Elizabeth Adelaide Manning was a British writer and editors
Background
Elizabeth Adelaide Manning was born in 1828. Her mother was Clarissa (born Palmer) and her father was the lawyer James Manning who helped the Law Amendment Society decide to support changing the British law relating to married women"s property.
Career
She championed kindergartens. She was one of the first students to attend Girton College. Manning was active for the National Indian Association which championed education and the needs of women in India.
Bishop was advising the London School board on the use of Kindergarten methods and Manning presented a paper on the same subject to the Social Science Association.
The following year the Froebel Society became national. She was one of the first students to attend Girton College after she sat the entrance examination
Her stepmother was briefly the first mistress. Her stepmother died the following month and Manning increasingly became the society"s main proponent.
She edited the magazine originally titled The Journal of the National Indian Association.
This journal in time became The Indian Magazine in 1886 and in 1891 The Indian Magazine and Review under Manning"s leadership. In 1882 the National Investigation Agency launched an initiative titled Medical Women for India which was designed to train women doctors so that they could work in part on caring for women in India. The National Investigation Agency also took an interest in students from India who were studying in Britain.
Manning created a book of guidance called Handbook of information relating to university and professional studies et cetera for Indian students in the United Kingdom.

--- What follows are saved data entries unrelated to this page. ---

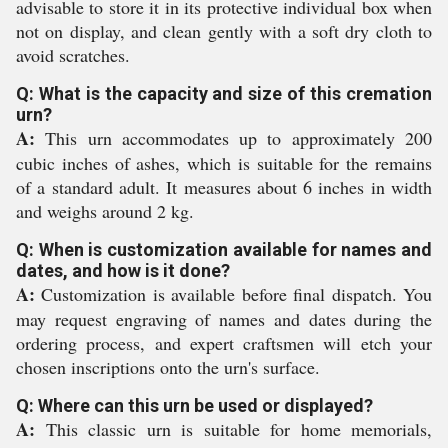
advisable to store it in its protective individual box when
not on display, and clean gently with a soft dry cloth to
avoid scratches.
Q: What is the capacity and size of this cremation
urn?
A:
This urn accommodates up to approximately 200
cubic inches of ashes, which is suitable for the remains
of a standard adult. It measures about 6 inches in width
and weighs around 2 kg.
Q: When is customization available for names and
dates, and how is it done?
A:
Customization is available before final dispatch. You
may request engraving of names and dates during the
ordering process, and expert craftsmen will etch your
chosen inscriptions onto the urn's surface.
Q: Where can this urn be used or displayed?
A:
This classic urn is suitable for home memorials,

Manning had an open house policy and she cared particularly for students from India. In 1888 Cornelia Sorabji contacted the National Indian Association from India for assistance in completing university education.
This letter was championed by Mary Hobhouse and Manning contributed funds together with Florence Nightingale, Sir William Wedderburn and others Sorabji arrived in England in 1889 and she stayed with Manning.
Sorabji was the first woman to complete a law degree at Oxford and she kept contact with the National Investigation Agency during her later career.
Manning died in London in 1905. Manning left bequests to the National Investigation Agency, The Froebel Society, the Royal Free Hospital and Charles Voysey"s unorthodox church in Piccadilly. She left her medal and two thousand pounds (£2,000) to Girton College.